Poglio ha osservato che Dodi ai tempi ricevette la consegna del silenzio. La cosa più bella è che tu non hai potuto dire che eri dei Pooh.
Dodi: «Questa è la cosa più brutta [...]. Quando Valerio e Roby mi chiesero di entrare a far parte del gruppo dei Pooh, che sarebbe avvenuto appunto a settembre, mi dissero: "Però acqua in bocca, non parlarne con nessuno, neanche con tua madre" [...]. Io scoppiavo di gioia e invece muto [...]. La prima volta mi sono venuti a prendere sotto casa con un furgone che loro avevano acquistato a botte di cambiali. Aveva più finestre che ruote, anche di sopra e meno male che era settembre, loro avevano fatto l'estate. Ai primi tempi eravamo magrissimi per il caldo bestia dentro quell'affare, un Ford Transit furgonato. Io avevo la valigia di cartone, come nei film di Totò, però avevo un giubotto di pelle bellissimo che avevo comprato con una estate di sacrifici lavorando a Cattolica col mio ex gruppo ed erofighissimo: la valigia di cartone, ma il giubotto di pelle!».

1969, i Pooh a Milano

Se vuoi arrivare al cuore della gente devi essere normale e non è facile, ho scoperto, esserlo quando fai questo mestiere. Dodi Battaglia

Gianni Poglio ha poi chiesto: «Il gruppo Adelmo e i Suoi Sorapis come lo inquadri nella tua storia di divertimento con la musica?».
«Adelmo e i Suoi Sorapis esiste ancora», ha precisato Battaglia. «E' un gruppo che abbiamo formato io, Zucchero Fornaciari, Maurizio Vandelli, Michele Torpedine, Fio Zanotti e Ubi Maggi che era l'ex bassista dei Nomadi. Era un gruppo di cialtroni che si sono messi assieme per divertirsi con lo spirito che avevano le vecchie orchestre emilano romagnole, per cui c'erano tre note e la battuta, quattro note e una presa per i fondelli [...]. Adelmo e i Suoi Sorapis sono ancora vivi e vegeti e secondo me c'è aria di ritorno [...]. Ho però fatto una grande sciocchezza, mi sono dimenticato il ventennale [...]. In questo mondo di artisti che si prendono molto sul serio [...], più sei normale, più sei vicino alla gente, più capisci quelli che sono i termini di comunicazione con la gente.
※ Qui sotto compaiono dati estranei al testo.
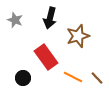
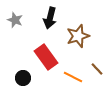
brown line: moved 9 px up
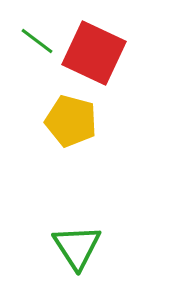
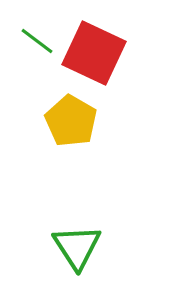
yellow pentagon: rotated 15 degrees clockwise
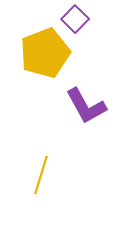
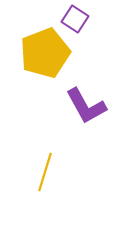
purple square: rotated 12 degrees counterclockwise
yellow line: moved 4 px right, 3 px up
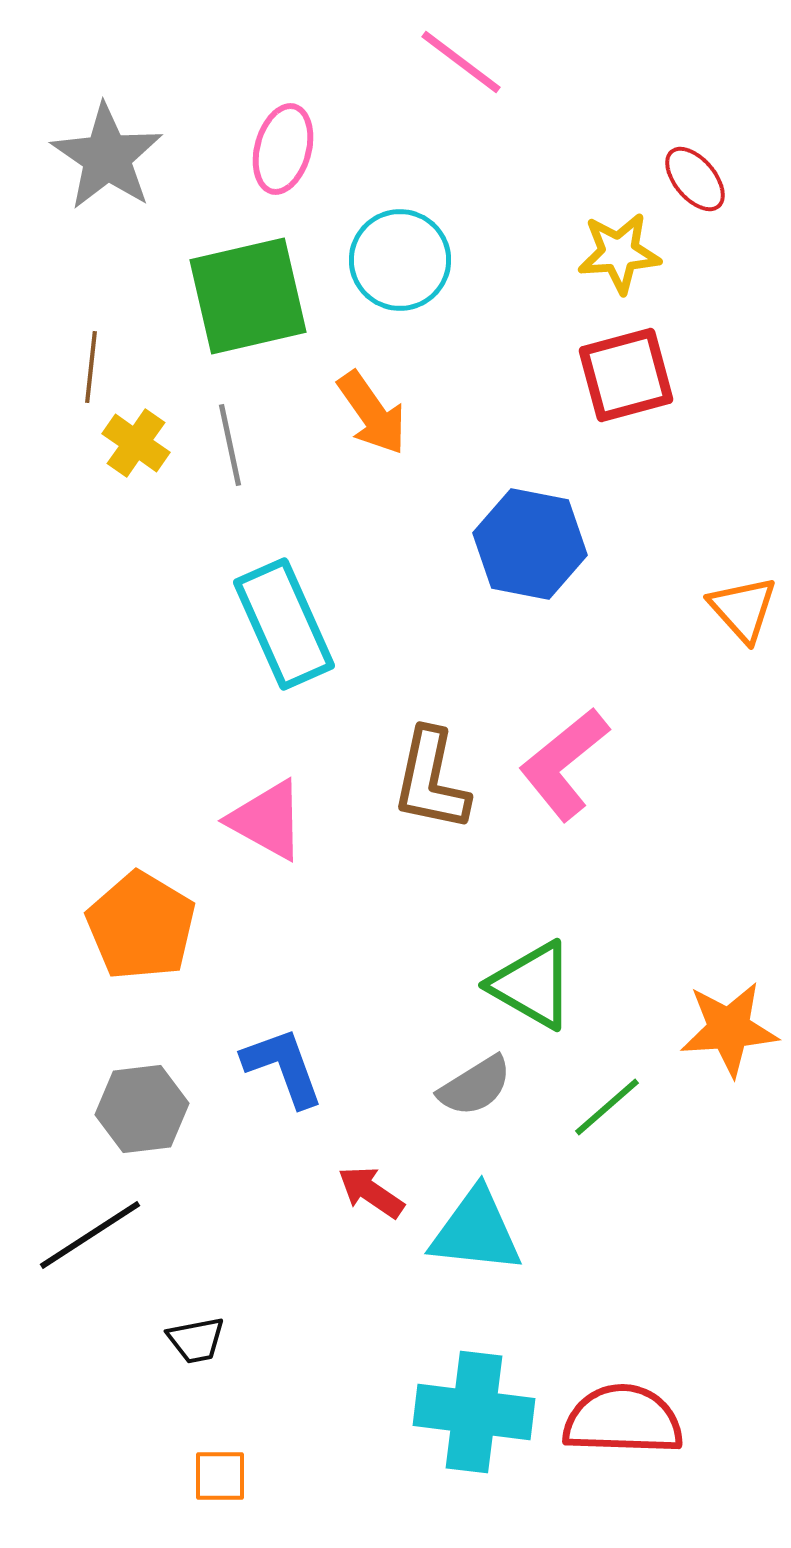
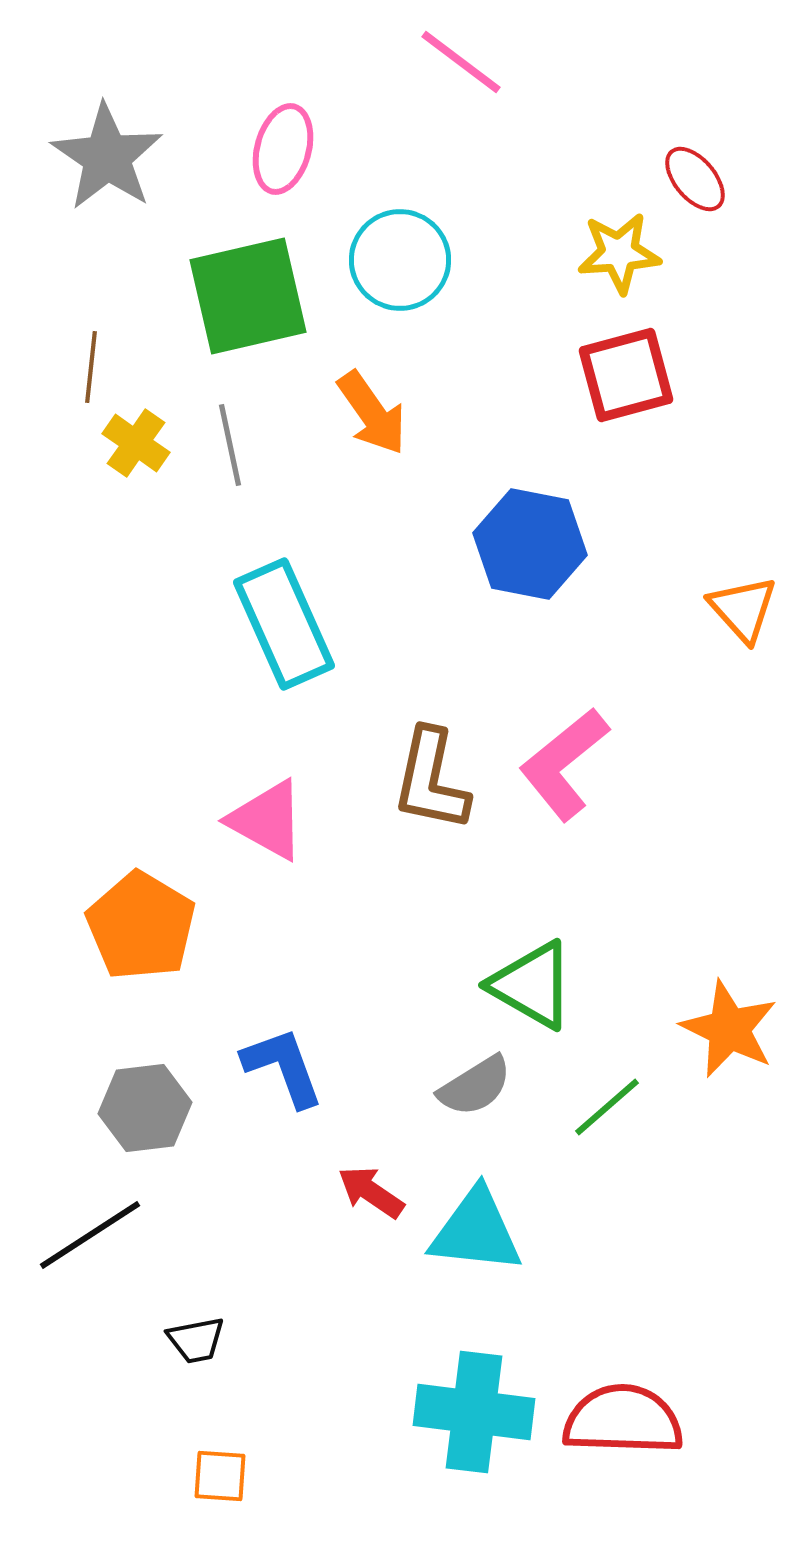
orange star: rotated 30 degrees clockwise
gray hexagon: moved 3 px right, 1 px up
orange square: rotated 4 degrees clockwise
Se vuoi vendere i dischi [...], se vuoi durare cinquant'anni devi parlare con la gente, devi essere una persona normale. Se vuoi arrivare al cuore della gente devi essere normale e non è facile, ho scoperto, essere normali quando fai questo mestiere [...]. La noramlità è un atteggiamento che si acquista, nella mia vita ho avuto la possibilità di conoscere tanti artisti, anche internazionali e più grande era l'artista, più umile era. Se tu vuoi fare questo mestiere e lo vuoi fare di successo, come i grandi, devi essere umile».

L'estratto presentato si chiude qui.